> [INSTRUCTIONS TO FOLLOW]:
Please find every line below that includes "مخاطبان" and report how many there are. Nothing else is needed.

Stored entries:
%%

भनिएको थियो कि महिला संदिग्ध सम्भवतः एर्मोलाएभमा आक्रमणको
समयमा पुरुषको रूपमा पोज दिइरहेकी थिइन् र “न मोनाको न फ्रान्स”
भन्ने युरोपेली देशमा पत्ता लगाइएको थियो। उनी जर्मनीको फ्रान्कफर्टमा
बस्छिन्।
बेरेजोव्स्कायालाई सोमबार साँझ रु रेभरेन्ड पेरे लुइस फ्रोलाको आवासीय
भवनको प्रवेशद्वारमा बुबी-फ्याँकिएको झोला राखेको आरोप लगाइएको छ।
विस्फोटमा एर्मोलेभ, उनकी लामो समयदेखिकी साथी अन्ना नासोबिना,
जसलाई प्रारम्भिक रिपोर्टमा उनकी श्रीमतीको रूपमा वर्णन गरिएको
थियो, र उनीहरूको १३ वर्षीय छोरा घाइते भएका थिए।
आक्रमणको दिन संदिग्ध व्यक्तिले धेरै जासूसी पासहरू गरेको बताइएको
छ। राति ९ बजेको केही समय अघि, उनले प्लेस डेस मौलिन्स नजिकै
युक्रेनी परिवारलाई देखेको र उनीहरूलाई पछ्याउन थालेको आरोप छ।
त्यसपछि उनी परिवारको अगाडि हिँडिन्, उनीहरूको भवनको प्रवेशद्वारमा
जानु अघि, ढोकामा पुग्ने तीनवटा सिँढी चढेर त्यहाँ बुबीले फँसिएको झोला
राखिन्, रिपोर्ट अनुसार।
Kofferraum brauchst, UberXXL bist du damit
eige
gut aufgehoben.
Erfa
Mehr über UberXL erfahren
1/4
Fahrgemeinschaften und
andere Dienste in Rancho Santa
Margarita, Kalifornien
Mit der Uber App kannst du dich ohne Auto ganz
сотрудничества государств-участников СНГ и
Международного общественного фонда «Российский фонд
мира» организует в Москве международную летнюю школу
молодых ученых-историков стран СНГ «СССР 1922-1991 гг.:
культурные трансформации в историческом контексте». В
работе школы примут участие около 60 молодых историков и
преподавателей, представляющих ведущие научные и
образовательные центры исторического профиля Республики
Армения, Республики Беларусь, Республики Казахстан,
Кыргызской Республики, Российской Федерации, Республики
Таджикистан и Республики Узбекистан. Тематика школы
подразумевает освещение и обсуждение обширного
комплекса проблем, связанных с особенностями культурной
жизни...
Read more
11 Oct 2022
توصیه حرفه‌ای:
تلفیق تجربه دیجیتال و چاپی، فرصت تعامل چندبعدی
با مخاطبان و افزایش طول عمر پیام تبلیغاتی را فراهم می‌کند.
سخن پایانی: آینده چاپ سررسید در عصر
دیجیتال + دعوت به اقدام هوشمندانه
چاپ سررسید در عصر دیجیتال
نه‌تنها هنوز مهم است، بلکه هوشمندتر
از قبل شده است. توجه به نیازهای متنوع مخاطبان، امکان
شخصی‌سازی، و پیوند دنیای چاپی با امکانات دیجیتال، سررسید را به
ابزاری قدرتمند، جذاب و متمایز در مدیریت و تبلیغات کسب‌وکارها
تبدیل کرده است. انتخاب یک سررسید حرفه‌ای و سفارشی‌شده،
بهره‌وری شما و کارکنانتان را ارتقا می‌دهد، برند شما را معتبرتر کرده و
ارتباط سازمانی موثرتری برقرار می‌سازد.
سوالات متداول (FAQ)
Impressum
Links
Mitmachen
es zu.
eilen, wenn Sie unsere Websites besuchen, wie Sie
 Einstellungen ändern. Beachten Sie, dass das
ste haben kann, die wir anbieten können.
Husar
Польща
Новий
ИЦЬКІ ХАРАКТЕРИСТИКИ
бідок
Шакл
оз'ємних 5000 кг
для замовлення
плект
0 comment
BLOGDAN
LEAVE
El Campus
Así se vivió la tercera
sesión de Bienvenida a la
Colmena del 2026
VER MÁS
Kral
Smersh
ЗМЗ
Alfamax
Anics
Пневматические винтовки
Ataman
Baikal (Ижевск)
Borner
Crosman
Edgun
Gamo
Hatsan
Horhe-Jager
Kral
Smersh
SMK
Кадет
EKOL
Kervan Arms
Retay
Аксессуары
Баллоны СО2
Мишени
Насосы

%%

> [EXERCISE RESULT]:
2